En trente ans, la consommation de cocaïne a été multipliée par dix
Un Français sur deux déclare avoir déjà consommé du cannabis au cours de sa vie. Mais c'est la cocaïne qui connaît la plus forte progression. Sa consommation a été multipliée par dix entre 1992 et 2023, alerte l'Office français des drogues et des tendances addictives (OFDT), dans une enquête publiée le 26 juin. La première du genre depuis 2017.

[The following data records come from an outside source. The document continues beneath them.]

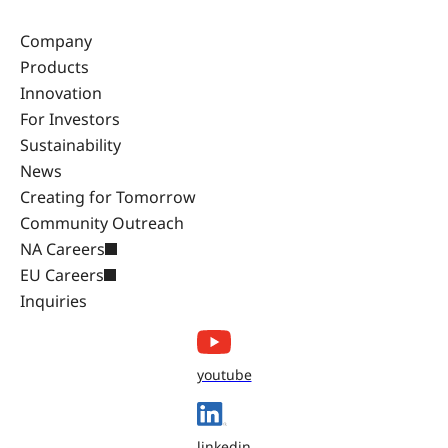
Company
Products
Innovation
For Investors
Sustainability
News
Creating for Tomorrow
Community Outreach
NA Careers
EU Careers
Inquiries
youtube
linkedin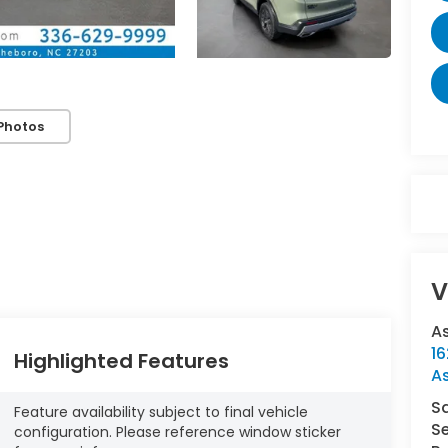
Photos
V
A
16
Highlighted Features
A
S
Feature availability subject to final vehicle
Se
configuration. Please reference window sticker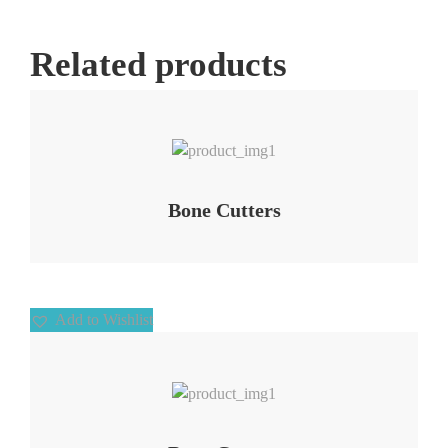
Related products
Add to Wishlist
Bone Cutters
Add to Wishlist
Add to Wishlist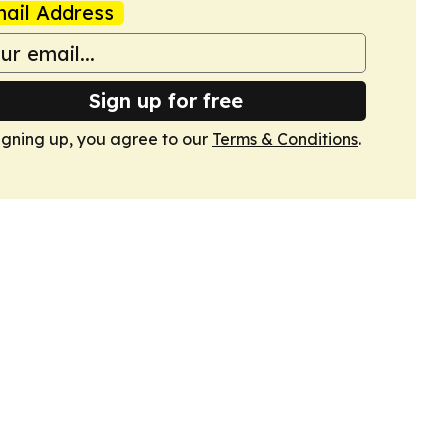
ail Address
Sign up for free
igning up, you agree to our
Terms & Conditions
.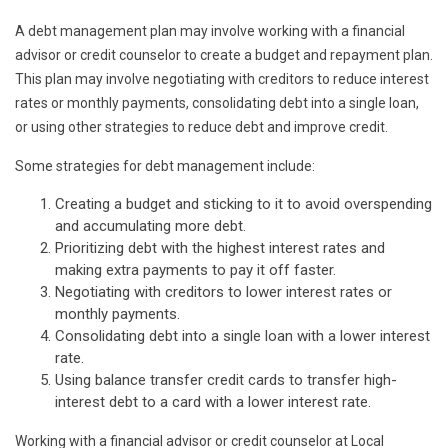
A debt management plan may involve working with a financial
advisor or credit counselor to create a budget and repayment plan.
This plan may involve negotiating with creditors to reduce interest
rates or monthly payments, consolidating debt into a single loan,
or using other strategies to reduce debt and improve credit.
Some strategies for debt management include:
Creating a budget and sticking to it to avoid overspending
and accumulating more debt.
Prioritizing debt with the highest interest rates and
making extra payments to pay it off faster.
Negotiating with creditors to lower interest rates or
monthly payments.
Consolidating debt into a single loan with a lower interest
rate.
Using balance transfer credit cards to transfer high-
interest debt to a card with a lower interest rate.
Working with a financial advisor or credit counselor at Local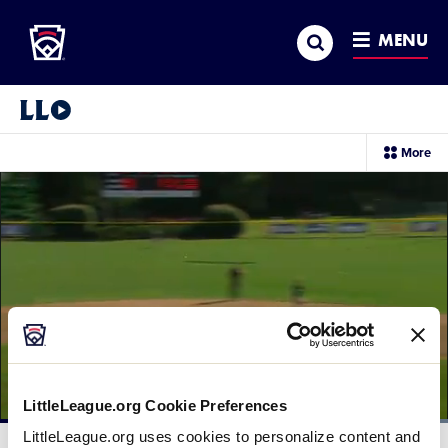
Little League
SKIP
Search
TO
MENU
MAIN
CONTENT
Little League Video®
sec
More
me
it
LittleLeague.org Cookie Preferences
Loaded
:
LittleLeague.org uses cookies to personalize content and
100.00%
Current
0:11
/
Duration
0:14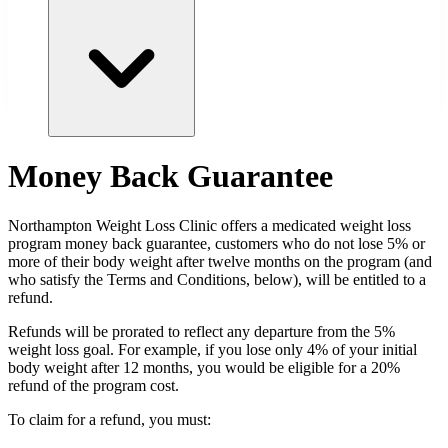
Money Back Guarantee
Northampton
Weight Loss Clinic offers a medicated weight loss
program money back guarantee, customers who do not lose 5% or
more of their body weight after twelve months on the program (and
who satisfy the Terms and Conditions, below), will be entitled to a
refund.
Refunds will be prorated to reflect any departure from the 5%
weight loss goal. For example, if you lose only 4% of your initial
body weight after 12 months, you would be eligible for a 20%
refund of the program cost.
To claim for a refund, you must:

En 2022, lors du congrès des maires, plusieurs élus alertaient sur la "démocratisation" de la consommation de cocaïne, jusque dans le rural profond (voir notre article du 24 novembre 2022). Depuis, les signaux d'alerte se multiplient. Mais derrière ces retours empiriques, il fallait remonter à 2017 pour trouver les données officielles sur l'état de la consommation de drogues en France. Une carence comblée aujourd'hui avec la publication des premiers résultats d'une nouvelle enquête de l'Office français des drogues et des tendances addictives (OFDT), qui a sondé quelque 12.500 personnes âgées de 18 à 64 ans. Si le cannabis reste de loin la première drogue illicite répandue en France (en 2023, 50,4% des personnes interrogées déclarent en avoir déjà consommé, contre 12,7% en 1992 mais 10,8% en ont consommé au cours de l'année, une proportion stable au fil des ans), la cocaïne connaît bien la plus forte progression. Entre 1992 et 2023, sa consommation a été multipliée par dix, selon cette "Enquête sur les représentations, opinions et perceptions sur les psychotropes" (Eropp), publiée le 26 juin, à l'occasion de la Journée mondiale contre l'abus et le trafic de drogues (l'enquête définitive portera sur un échantillon plus large de personnes allant jusqu'à 75 ans). 2,7% de la population en a consommé l'an dernier, contre 0,3% au cours de l'année 1992. Si bien qu'aujourd'hui, près d'un adulte sur dix a déjà consommé de la cocaïne au moins une fois dans sa vie. Presque deux fois plus qu'en 2017, date de la dernière étude de l'OFDT. À ce compte, les hommes sont 2,5 fois plus nombreux que les femmes.
Grande vigilance
"L’augmentation de l’usage de la cocaïne appelle à une grande vigilance et peut s’expliquer par différents facteurs qui se surajoutent. Parmi ces facteurs, nous pouvons citer une plus grande disponibilité, mais aussi une perception de la dangerosité de la cocaïne qui diminue, et une diversification des motivations à consommer, par exemple pour tenter de faire face à des conditions de travail difficiles", explique Guillaume Airagnes, directeur de l'OFDT, dans un communiqué. Pour ce qui est de la plus grande disponibilité, elle est la conséquence de l'explosion du trafic, comme l'ont récemment pointé la commission d'enquête sénatoriale sur le narcotrafic (voir notre article du 14 mai) et l'Office européen des drogues et des toxicomanies, dans son rapport publié il y a quelques jours (voir notre article du 17 juin). La proportion de personnes ayant déjà expérimenté la MDMA (ecstasy) connaît aussi une forte progression, passant de 5,0 % à 8,2 % entre 2017 et 2023. Son usage actuel a doublé (1% de consommateurs en 2017 contre 1,8% en 2023). La consommation de champignons hallucinogènes suit à peu près la même courbe. L'héroïne est stable (0,3% de consommateurs en 2023 contre 0,2% en 2017 et les années précédentes).
Nouvelles drogues
L'enquête fait apparaître pour la première fois la consommation de la kétamine (0,6% de la population), des drogues de synthèses telles que la 3-MMC (0,7%) et le GHB/GBL (0,7%) rattachées au milieu des "chemsex" et aussi le protoxyde d'azote (gaz hilarant) très prisé chez les jeunes. 6,7% de la population déclare en avoir déjà consommé, un taux qui passe à 11,7% chez les 18-24 ans et même 12,5% chez les 25-34 ans. À noter aussi la très forte prévalence du poppers qui touche 15% de la population, dont 24% des 18-24 ans et des 25-34 ans.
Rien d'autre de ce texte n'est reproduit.